Für Laube sind die Zeitzeugeninterviews, die Restaurierung der Bücher und die Digitalisierung Bestandteile der künftigen Ausrichtung der Anna Amalia Bibliothek. "Future Memory" heißt das Projekt, das die Sammlungen für Fragen der Gegenwart öffnen solle. Die Bibliothek werde so zum Medienarchiv, in dem die Sammlungen vernetzt und im Internet der breiten Öffentlichkeit zugänglich gemacht werden. Doch auch für den Katastrophenschutz war der Brand ein Fanal - zunächst in Weimar und inzwischen in ganz Thüringen.
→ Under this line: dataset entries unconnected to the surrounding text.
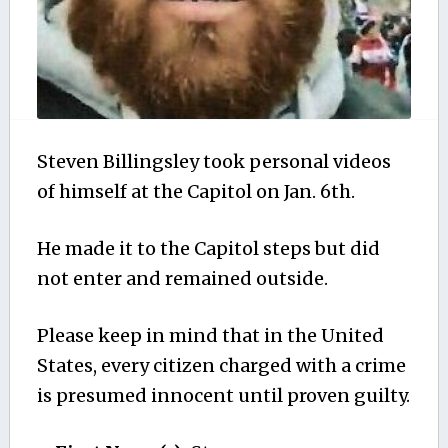
Steven Billingsley took personal videos
of himself at the Capitol on Jan. 6th.
He made it to the Capitol steps but did
not enter and remained outside.
Please keep in mind that in the United
States, every citizen charged with a crime
is presumed innocent until proven guilty.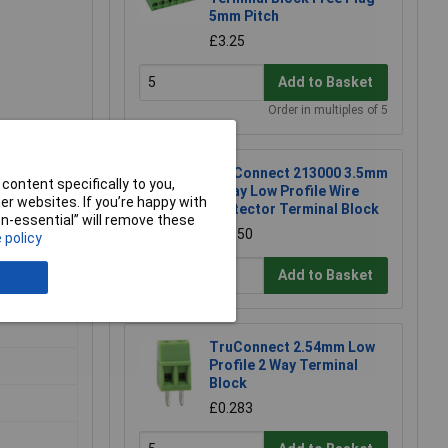
5mm Pitch
£3.25
Add to Basket
Order in multiples of 5
TruConnect 213000 3.5mm
ccess to
content specifically to you,
2 Way Low Profile Wire
erminal
r websites. If you’re happy with
Protector Terminal Block
non-essential” will remove these
£0.150
 policy
Add to Basket
TruConnect 2.54mm Low
Profile 2 Way Terminal
Block
£0.283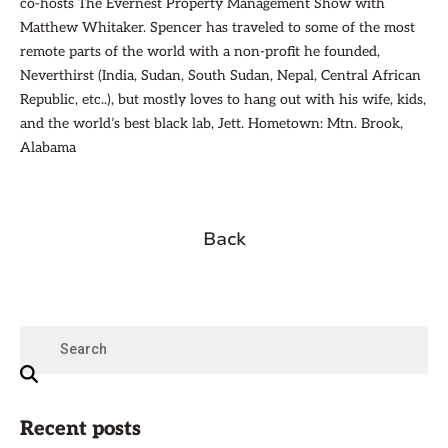
co-hosts The Evernest Property Management Show with
Matthew Whitaker. Spencer has traveled to some of the most
remote parts of the world with a non-profit he founded,
Neverthirst (India, Sudan, South Sudan, Nepal, Central African
Republic, etc..), but mostly loves to hang out with his wife, kids,
and the world’s best black lab, Jett. Hometown: Mtn. Brook,
Alabama
Back
Recent posts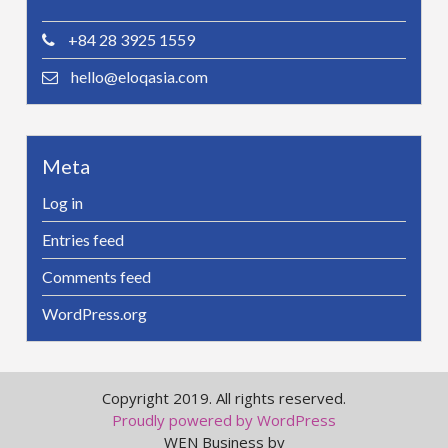
+84 28 3925 1559
hello@eloqasia.com
Meta
Log in
Entries feed
Comments feed
WordPress.org
Copyright 2019. All rights reserved.
Proudly powered by WordPress
WEN Business by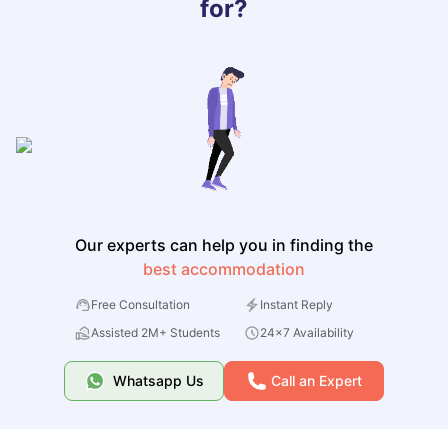
for?
Our experts can help you in finding the
best accommodation
Free Consultation
Instant Reply
Assisted 2M+ Students
24x7 Availability
Whatsapp Us
Call an Expert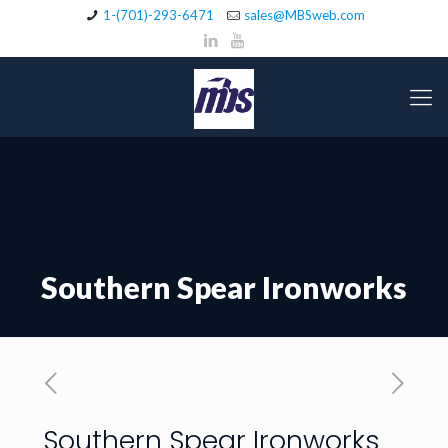
1-(701)-293-6471
sales@MBSweb.com
Southern Spear Ironworks
Southern Spear Ironworks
Schon 2007 wurde der "Notfallverbund Weimar" gegründet.
Hier verständigten sich die wichtigen Kulturinstitutionen der Stadt gemeinsam mit dem Amt für Brand- und Katastrophenschutz auf Gefahrenabwehrpläne für die einzelnen Häuser, identifizierten Einlagerungsorte für den Notfall und führten gemeinsame Notfallübungen durch. Heute gibt es solche Verbünde in jeder Thüringer Region. 2019 wurde der Feuerwehr Weimar ein klimatisierter Gerätewagen übergeben, der im Schadensfall einen sicheren und fachgerechten Transport von Kulturgut in Thüringen sicherstellen soll. Lothar Liebermann arbeitet heute in genau dem Depot unter dem Platz vor der Anna Amalia Bibliothek, in das die geretteten Bücher damals gebracht wurden.
Eine knappe Viertelstunde hatten er und die Helfer 2004 Zeit gehabt, bevor die Feuerwehr die obere Galerie absperrte. Während der gesamten Zeit habe Brandgeruch in der Luft gelegen. Zu diesem Zeitpunkt wütete das Feuer noch im Dachgeschoss. Bis sieben Uhr in der Früh habe er anschließend geholfen, die geretteten Bücher in das Depot unter dem Platz der Demokratie zu transportieren. "Was ich gedacht habe? Eigentlich nichts. Man funktioniert in solchen Situationen einfach", sagt Liebermann. Es sei ihm aber heute noch bewusst, dass er bis in die Morgenstunden hinein keinerlei Müdigkeit verspürt habe. Auch das gehört zur Erinnerung an das Unglück vom 2. September 2004.